Kings Canyon is the highest of the high country in California’s stunning Sierra Nevada mountain range, crowned by Mount Whitney at 14,495 feet. Believe it or not, John Muir actually considered Kings Canyon more beautiful even than Yosemite Valley — a point that can fairly be debated, with both sides justified in claiming to be right. Because Kings Canyon (with its sister Sequoia National Park) is adjacent to the southern agricultural fields of the Central Valley of California, the ethnic diversity of its visitors today is uniquely high.

Joel Reynolds jumping from The Rock with daughter Eleanor in foreground (Photo courtesy Joel Reynolds)
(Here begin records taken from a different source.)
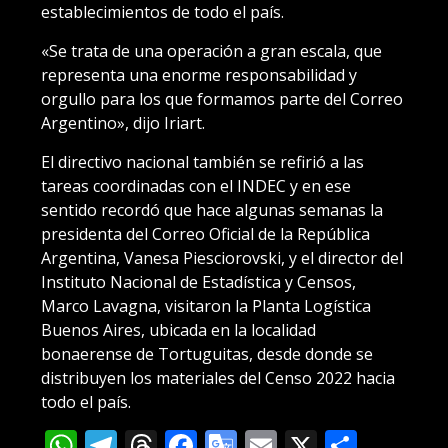
establecimientos de todo el país.
«Se trata de una operación a gran escala, que
representa una enorme responsabilidad y
orgullo para los que formamos parte del Correo
Argentino», dijo Iriart.
El directivo nacional también se refirió a las
tareas coordinadas con el INDEC y en ese
sentido recordó que hace algunas semanas la
presidenta del Correo Oficial de la República
Argentina, Vanesa Piesciorovski, y el director del
Instituto Nacional de Estadística y Censos,
Marco Lavagna, visitaron la Planta Logística
Buenos Aires, ubicada en la localidad
bonaerense de Tortuguitas, desde donde se
distribuyen los materiales del Censo 2022 hacia
todo el país.
WhatsApp
Telegram
Threads
Facebook
Google
Email
X
Compa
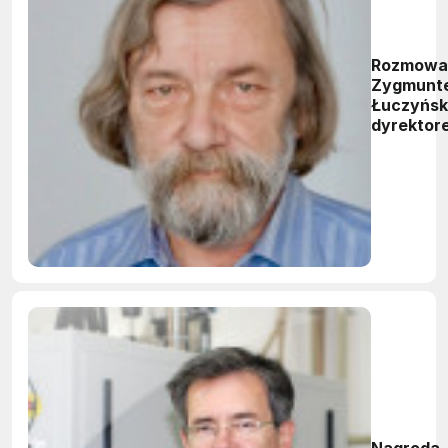
Rozmowa 
Zygmunt
Łuczyńsk
dyrektor
Instytutu
Technolog
Materiał
Elektron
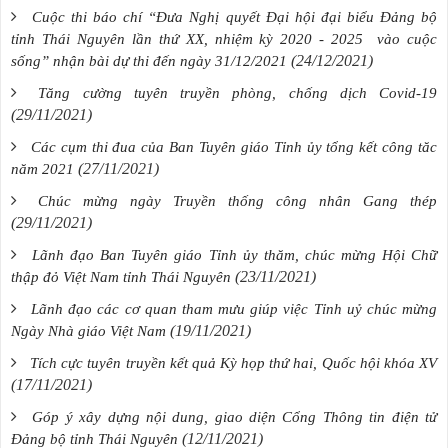
Cuộc thi báo chí “Đưa Nghị quyết Đại hội đại biểu Đảng bộ
tỉnh Thái Nguyên lần thứ XX, nhiệm kỳ 2020 - 2025 vào cuộc
(24/12/2021)
sống” nhận bài dự thi đến ngày 31/12/2021
Tăng cường tuyên truyền phòng, chống dịch Covid-19
(29/11/2021)
Các cụm thi đua của Ban Tuyên giáo Tỉnh ủy tổng kết công tăc
(27/11/2021)
năm 2021
Chúc mừng ngày Truyền thống công nhân Gang thép
(29/11/2021)
Lãnh đạo Ban Tuyên giáo Tỉnh ủy thăm, chúc mừng Hội Chữ
(23/11/2021)
thập đỏ Việt Nam tỉnh Thái Nguyên
Lãnh đạo các cơ quan tham mưu giúp việc Tỉnh uỷ chúc mừng
(19/11/2021)
Ngày Nhà giáo Việt Nam
Tích cực tuyên truyền kết quả Kỳ họp thứ hai, Quốc hội khóa XV
(17/11/2021)
Góp ý xây dựng nội dung, giao diện Cổng Thông tin điện tử
(12/11/2021)
Đảng bộ tỉnh Thái Nguyên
I grew up hiking in Kings Canyon and have continued to do so with my own kids throughout their childhood. There is no more significant natural point of reference in their lives than Muir Rock — a location at the far eastern end of Highway 180, an hour’s drive into the heart of Kings Canyon from its western entrance, on the rushing, pristine, and ice-cold south fork of the Kings River. Once a favorite teaching destination for Muir, the massive boulder sits at the base of a granite face that rises hundreds of feet out of the river. Today, for those who have the nerve, Muir Rock is the site of a 15-foot jump into one of the most beautiful swimming holes anywhere.

After avoiding the edge for years, my kids learned to love that jump — first while holding my hand and then, throwing caution to the wind, on their own, over and over again. “The Rock” has become an essential destination for our family, a positive marker in our collective experience of nature, and just one more reason to love our national parks.